HAY UNA MENTIRA QUE ME HA CONVENCIDO PARA SIEMPRE Y ES QUE ESCRIBIR SIRVE DE ALGO

Ardidos

He dejado la comida al fuego.  He alimentado a los gatos callejeros que se arremolinaron a mis pies, dos de ellos, tirantes, al acecho. Kavka ya pronto podrá salir. No sé cómo se relacionará al principio con los gatos. Con Hierro se lleva bien.
Llueve. La habitación cruje su abandono. Las palabras me llevan lejos, a un lugar donde sólo vuelven los chopos. Recuerdos de muñecos de barro y fotografías en blanco y negro de pescadores y batallas perdidas. Vivo en el extremo de la distancia. Me he separado de la gente, por desencanto o por una rara utopía. Porque no se me ocurre ninguna otra cosa que saltar por los charcos y buscar a los erizos invernando donde se ha secado tu whisky.
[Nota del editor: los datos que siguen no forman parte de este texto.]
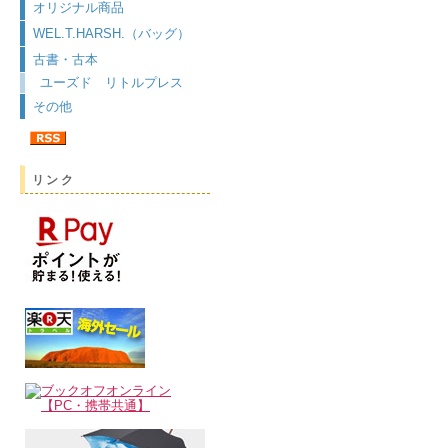
オリジナル商品
WEL.T.HARSH.（バッグ）
古書・古本
ユーズド リトルプレス
その他
リンク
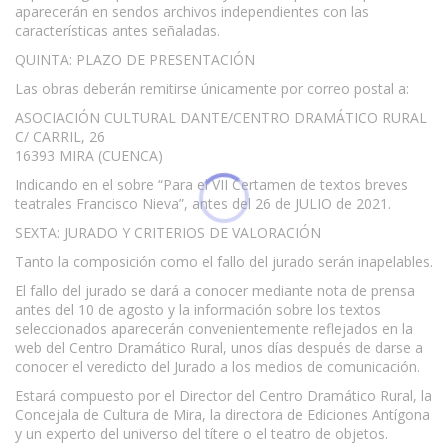
aparecerán en sendos archivos independientes con las
características antes señaladas.
QUINTA: PLAZO DE PRESENTACIÓN
Las obras deberán remitirse únicamente por correo postal a:
ASOCIACIÓN CULTURAL DANTE/CENTRO DRAMÁTICO RURAL
C/ CARRIL, 26
16393 MIRA (CUENCA)
Indicando en el sobre “Para el VII Certamen de textos breves
teatrales Francisco Nieva”, antes del 26 de JULIO de 2021.
SEXTA: JURADO Y CRITERIOS DE VALORACIÓN
Tanto la composición como el fallo del jurado serán inapelables.
El fallo del jurado se dará a conocer mediante nota de prensa
antes del 10 de agosto y la información sobre los textos
seleccionados aparecerán convenientemente reflejados en la
web del Centro Dramático Rural, unos días después de darse a
conocer el veredicto del Jurado a los medios de comunicación.
Estará compuesto por el Director del Centro Dramático Rural, la
Concejala de Cultura de Mira, la directora de Ediciones Antígona
y un experto del universo del títere o el teatro de objetos.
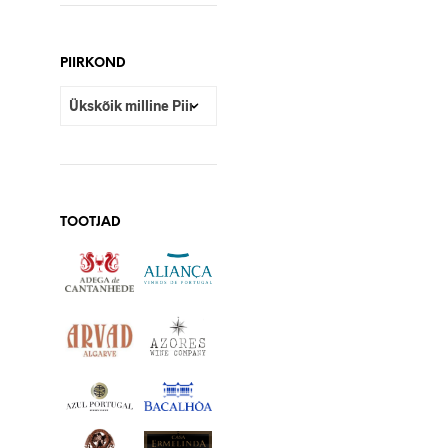
PIIRKOND
TOOTJAD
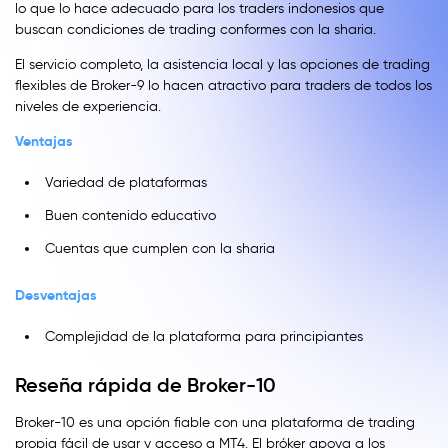
lo que lo hace adecuado para los traders indonesios que
buscan condiciones de trading conformes con la sharia.
El servicio completo, la asistencia local y las opciones de trading
flexibles de Broker-9 lo hacen atractivo para traders de todos los
niveles de experiencia.
Ventajas
Variedad de plataformas
Buen contenido educativo
Cuentas que cumplen con la sharia
Desventajas
Complejidad de la plataforma para principiantes
Reseña rápida de Broker-10
Broker-10 es una opción fiable con una plataforma de trading
propia fácil de usar y acceso a MT4. El bróker apoya a los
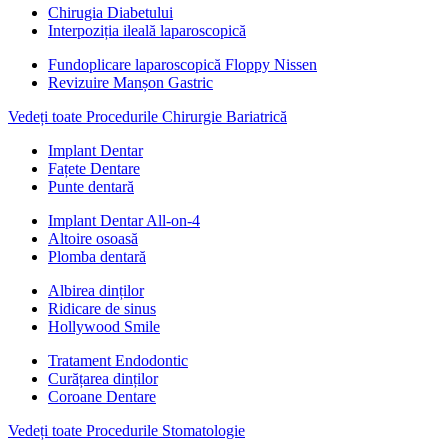
Chirugia Diabetului
Interpoziția ileală laparoscopică
Fundoplicare laparoscopică Floppy Nissen
Revizuire Manșon Gastric
Vedeți toate Procedurile Chirurgie Bariatrică
Implant Dentar
Fațete Dentare
Punte dentară
Implant Dentar All-on-4
Altoire osoasă
Plomba dentară
Albirea dinților
Ridicare de sinus
Hollywood Smile
Tratament Endodontic
Curățarea dinților
Coroane Dentare
Vedeți toate Procedurile Stomatologie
Siento que soy una anciana jugando con serpientes y con el tacto de la caliza. Siento que vivo en la profunda irrealidad de una metáfora dictatorial y vehemente, polvorienta y enamorada de algo que nunca comprendí. 
El tictac no ocurre aquí. Es petricor. Es la flor de los cactus.
Soy del todo indiferente a los días de la semana, a los horarios, a los planes, a la zorra navidad, al futuro.  Vivo como los animales. Y a veces como los fantasmas al escribir.
Mis sentimientos humanos no los desarrollo mucho. Se mantienen en la abstracción, en el espíritu de los perros, en la literatura. Mis facultades sociales se llenan de niebla y de agua de mar. Se me olvidan. Se tiran en picado al agujero de mi cuaderno.
A veces también me siento sola con aristas. A veces se me salen los huesos de la carne cuando siento que alguien me quiere.
A veces estoy sola y me siento un águila y un asteroide.
Creo que no podré llegar a ser vieja, porque el poema no podrá hacerlo, no querrá, ni tendrá entonces mundo para posar a la palabra ni el cuchillo.
No me casaré. No tendré hijos. Ni una nómina. No cotizaré a la seguridad social. No perteneceré a ningún círculo. Mi utopía es olvidarme un día de las palabras y hablar con aracnidos y con la vulva de la mar.
Cada vez soy más torpe y más teatral con los seres humanos. Mi mundo es muy chiquito, mi tierna y delirante familia provocándome la múltiple identidad de Alicia y mi pacto de queroseno con el meta-yo y el espíritu de la gruta en la alegría de los perros.
Vivo en el mismo lugar que vivía en mi infancia cuando no iba a la escuela. Ya no me interesa seducir a nadie ni que me seduzcan. Me siento más de la especie de mis amigas las plantas que de los humanos. 
No hay retorno. Hay fuego amante. Amé mucho el espíritu de Man, el alemán de Camelle, cuando me volví loca de belleza en aquellos pedruscales. Vi mi destino en su casa desmantelada, con sus esculturas golpeadas por la mar que las dio la vida en su alma de pez y de pájaro. Vi todos mis escritos y mis sueños también allí olvidados, desangrados, sólo de la mar.